[What you will do]: Work out how many lines in the data hold the word "Atatürk", and reply with that number only.

Extracted page text data:
== Segment start ==

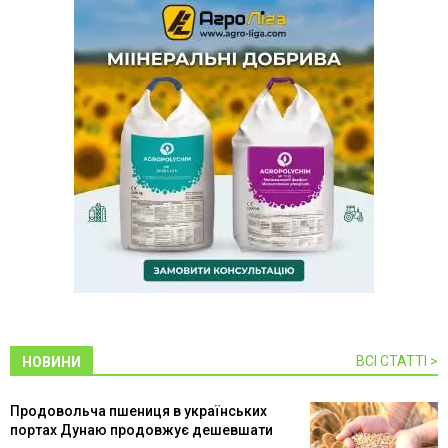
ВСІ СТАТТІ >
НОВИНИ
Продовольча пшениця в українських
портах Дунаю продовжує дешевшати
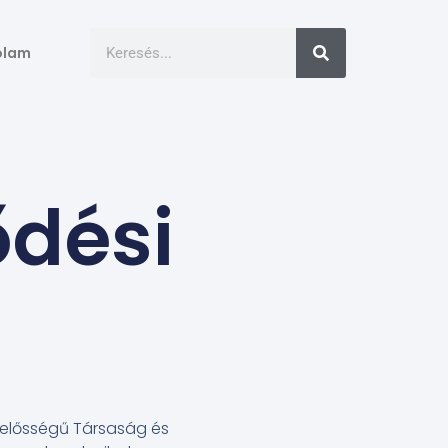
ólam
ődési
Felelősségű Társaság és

== Segment end ==
== Segment start ==

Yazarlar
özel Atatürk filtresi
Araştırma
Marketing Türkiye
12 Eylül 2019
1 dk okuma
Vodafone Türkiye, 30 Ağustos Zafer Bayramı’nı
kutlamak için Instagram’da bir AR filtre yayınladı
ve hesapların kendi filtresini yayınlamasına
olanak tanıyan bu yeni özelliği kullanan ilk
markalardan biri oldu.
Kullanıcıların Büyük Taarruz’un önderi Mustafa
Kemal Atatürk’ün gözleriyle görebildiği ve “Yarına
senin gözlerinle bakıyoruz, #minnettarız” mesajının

== Segment end ==

[Result for this task]: 2